A declaração de Biden, embora curta, permite esclarecer várias coisas. Em primeiro lugar, que a suposta campanha ambientalista internacional em torno da Amazônia é uma farsa completa. Ou melhor, uma farsa que tem objetivos muito bem definidos: o de permitir que o imperialismo interfira diretamente neste rico e gigantesco pedaço do Brasil. Inúmeras figuras que são reconhecidamente vigaristas internacionais, inimigas do povo, se apresentam como “ambientalistas”, “ecologistas” etc. É o caso, por exemplo, de Al Gore, George Soros e da imprensa capitalista mundial. Obviamente, essa preocupação não é à toa: se não se importam em matar os trabalhadores em guerras, de fome ou de doenças como o coronavírus, não estariam verdadeiramente interessados em salvar o planeta.

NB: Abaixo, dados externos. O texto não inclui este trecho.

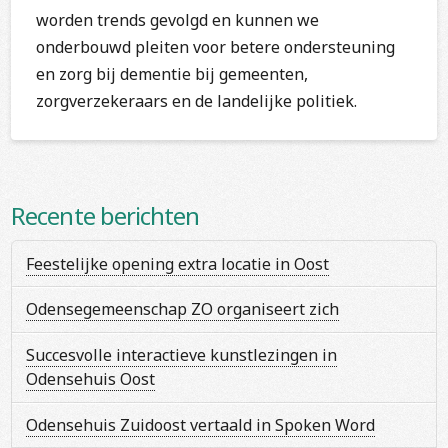
worden trends gevolgd en kunnen we
onderbouwd pleiten voor betere ondersteuning
en zorg bij dementie bij gemeenten,
zorgverzekeraars en de landelijke politiek.
Recente berichten
Feestelijke opening extra locatie in Oost
Odensegemeenschap ZO organiseert zich
Succesvolle interactieve kunstlezingen in
Odensehuis Oost
Odensehuis Zuidoost vertaald in Spoken Word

A segunda questão importante é que Biden, como um típico representante desse setor imperialista que faz demagogia com o meio ambiente, tem uma política externa muito mais agressiva. Barack Obama, democrata que se baseava na demagogia com o povo negro, tinha uma política externa que levou milhares de pessoas à morte em todo o mundo. Muito mais agressiva que a do próprio Trump. A de Biden não será diferente, agora sobre a base da “defesa da Amazônia”.

No fim das contas, o que fica claro é que Biden age como qualquer presidente norte-americano: como se fosse o dono do mundo. Isto é, como se a Amazônia lhe pertencesse, como se o petróleo venezuelano lhe pertencesse, como se tudo lhe pertencesse. Sua fala é uma clara ameaça de intervenção direta no País, por meio da chantagem econômica. Ou o Brasil aceita a invasão norte-americana sobre o território amazônico, ou sofrerá sanções.

A ameaça deve servir de alerta, em primeiro lugar, para os trabalhadores brasileiros, que estão diante de uma ameaça explícita de um presidente estrangeiro tomar suas riquezas. Em segundo lugar, deve servir também para aqueles que depositam em Biden uma esperança na luta contra a extrema-direita: o melhor aliado de Biden no Brasil será o presidente que consiga entregar todas as riquezas do País. E isso só poderá acontecer pela força, como vem sendo feito pelo governo repressivo do fascista Bolsonaro.